Start of ENTRIES SUPPLIED

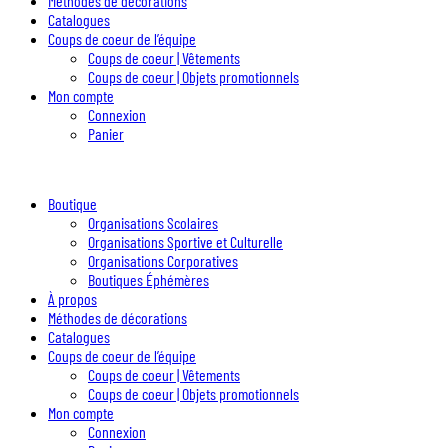
Méthodes de décorations
Catalogues
Coups de coeur de l’équipe
Coups de coeur | Vêtements
Coups de coeur | Objets promotionnels
Mon compte
Connexion
Panier
Boutique
Organisations Scolaires
Organisations Sportive et Culturelle
Organisations Corporatives
Boutiques Éphémères
À propos
Méthodes de décorations
Catalogues
Coups de coeur de l’équipe
Coups de coeur | Vêtements
Coups de coeur | Objets promotionnels
Mon compte
Connexion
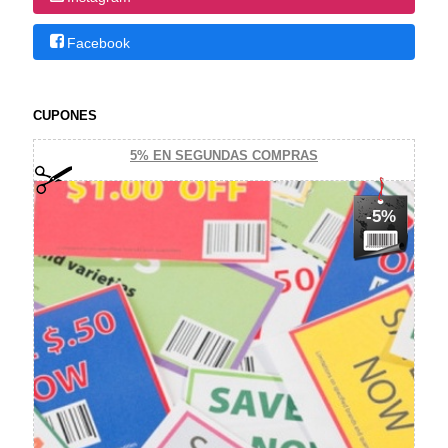
Facebook
CUPONES
5% EN SEGUNDAS COMPRAS
-5%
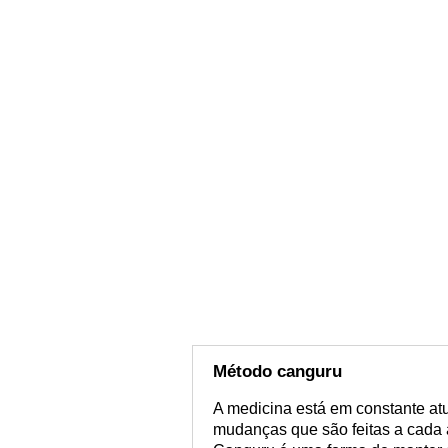
Método canguru
A medicina está em constante at
mudanças que são feitas a cad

End of ENTRIES SUPPLIED

WHAT NEEDS TO BE DONE → The reply should repeat the data in full, exactly as given, and contain no pictures.

RESULT →
Méthodes de décorations
Catalogues
Coups de coeur de l’équipe
Coups de coeur | Vêtements
Coups de coeur | Objets promotionnels
Mon compte
Connexion
Panier
Boutique
Organisations Scolaires
Organisations Sportive et Culturelle
Organisations Corporatives
Boutiques Éphémères
À propos
Méthodes de décorations
Catalogues
Coups de coeur de l’équipe
Coups de coeur | Vêtements
Coups de coeur | Objets promotionnels
Mon compte
Connexion
Facebook
CUPONES
5% EN SEGUNDAS COMPRAS
-5%
Método canguru
A medicina está em constante at
mudanças que são feitas a cad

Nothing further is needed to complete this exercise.